Methods. Patients with degenerative lumbar spinal stenosis (n=58, median age 71 yr) were divided into two groups based on presenting symptoms: a monosegmental group (n=34) and a multisegmental group (n=24). Each patient underwent epiduroscopy, and the findings were evaluated using visual analogue scales for low back and leg symptoms. Epiduroscopy included breaking down adhesions in the epidural space by injections of saline, and injection of steroids/local anaesthetic.

Results.
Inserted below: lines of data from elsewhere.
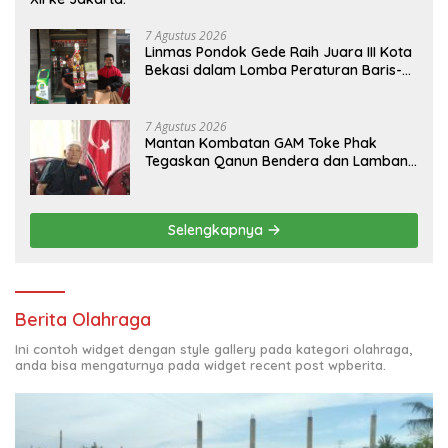
7 Agustus 2026
Linmas Pondok Gede Raih Juara III Kota
Bekasi dalam Lomba Peraturan Baris-
Berbaris.
7 Agustus 2026
Mantan Kombatan GAM Toke Phak
Tegaskan Qanun Bendera dan Lambang
Aceh Sah Secara Hukum
Selengkapnya
Berita Olahraga
Ini contoh widget dengan style gallery pada kategori olahraga,
anda bisa mengaturnya pada widget recent post wpberita.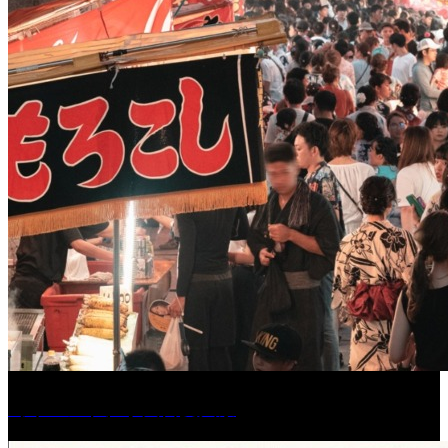
［イベント］水天宮夏大祭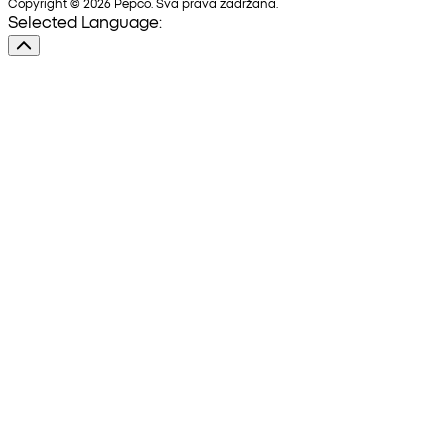
Copyright © 2026 Pepco. Sva prava zadržana.
Selected Language: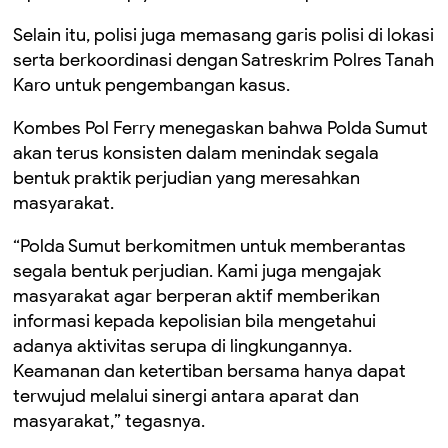
Selain itu, polisi juga memasang garis polisi di lokasi
serta berkoordinasi dengan Satreskrim Polres Tanah
Karo untuk pengembangan kasus.
Kombes Pol Ferry menegaskan bahwa Polda Sumut
akan terus konsisten dalam menindak segala
bentuk praktik perjudian yang meresahkan
masyarakat.
“Polda Sumut berkomitmen untuk memberantas
segala bentuk perjudian. Kami juga mengajak
masyarakat agar berperan aktif memberikan
informasi kepada kepolisian bila mengetahui
adanya aktivitas serupa di lingkungannya.
Keamanan dan ketertiban bersama hanya dapat
terwujud melalui sinergi antara aparat dan
masyarakat,” tegasnya.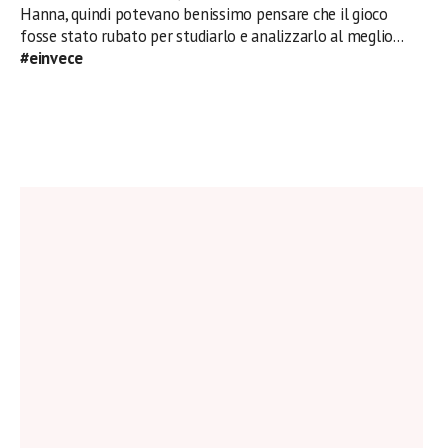
Hanna, quindi potevano benissimo pensare che il gioco
fosse stato rubato per studiarlo e analizzarlo al meglio…
#einvece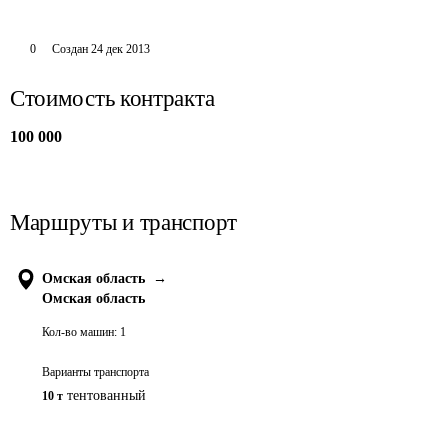
0
Создан
24 дек 2013
Стоимость контракта
100 000
Маршруты и транспорт
Омская область
→
Омская область
Кол-во машин:
1
Варианты транспорта
тентованный
10 т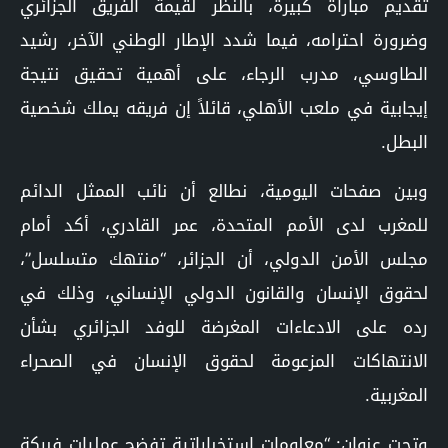
تقديم مباراة كبيرة، بالنظر لقيمة الفريق الجزائري
وضرورة احترامه، فيما شدد الإطار الوطني الآخر، رشيد
الطاوسي، مدرب الرجاء، على أهمية تحقيق نتيجة
إيجابية في ملعب الأهلي، قائلاً إن فريقه يملك شخصية
البطل.
وبين صفحات اليومية، نطالع أن نائب الممثل الدائم
للمغرب لدى الأمم المتحدة، عمر القادري، أكد أمام
مجلس الأمن الدولي، أن الجزائر، “منتهك متسلسل”،
لحقوق الإنسان والقانون الدولي الإنساني، وذلك في
رده على الادعاءات المغرضة للوفد الجزائري بشأن
الانتهاكات المزعومة لحقوق الإنسان في الصحراء
المغربية.
وتحت عنوان: “معلومات استخباراتية تفضح عمليات فبركة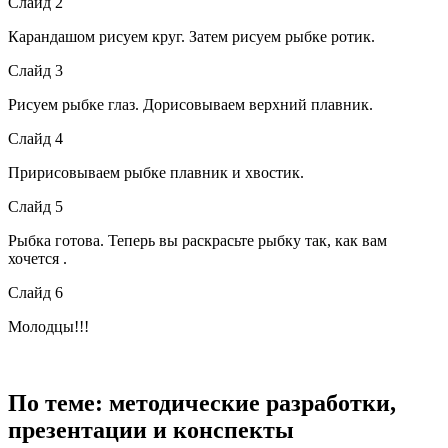
Слайд 2
Карандашом рисуем круг. Затем рисуем рыбке ротик.
Слайд 3
Рисуем рыбке глаз. Дорисовываем верхний плавник.
Слайд 4
Пририсовываем рыбке плавник и хвостик.
Слайд 5
Рыбка готова. Теперь вы раскрасьте рыбку так, как вам
хочется .
Слайд 6
Молодцы!!!
По теме: методические разработки,
презентации и конспекты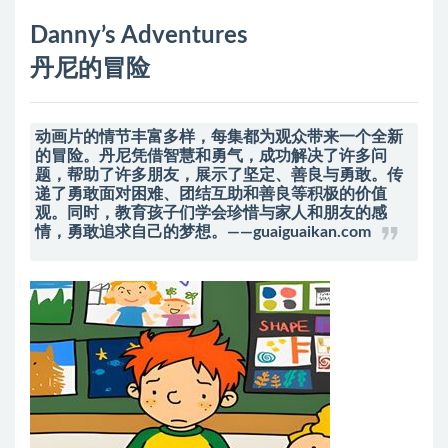
Danny’s Adventures
丹尼的冒险
动画片的情节丰富多样，每集都为观众带来一个全新
的冒险。丹尼凭借智慧和勇气，成功解决了许多问
题，帮助了许多朋友，展示了坚定、善良与勇敢。传
递了勇敢面对困难、团结互助和善良等积极的价值
观。同时，教育孩子们学会珍惜与家人和朋友的感
情，勇敢追求自己的梦想。——guaiguaikan.com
Epiduroscopy showed that the amount of fatty tissue and the degree of vascularity were greater in the monosegmental group than in the multisegmental group. Relief of low back pain was observed up to 12 months after epiduroscopy in both groups. Relief of leg pain was evident up to 12 months after epiduroscopy in the monosegmental group, and up to 3 months after epiduroscopy in the multisegmental group. None of the patients showed deterioration of motor or sensory deficits during follow-up. One patient was excluded from analysis because of accidental dural puncture during the procedure.

Conclusions. The findings of epiduroscopy corresponded to the symptoms. Epiduroscopy may reduce low back and leg pain in elderly patients with degenerative lumbar spinal stenosis, particularly those with radiculopathy.

{dagger} This article is accompanied by Editorial I.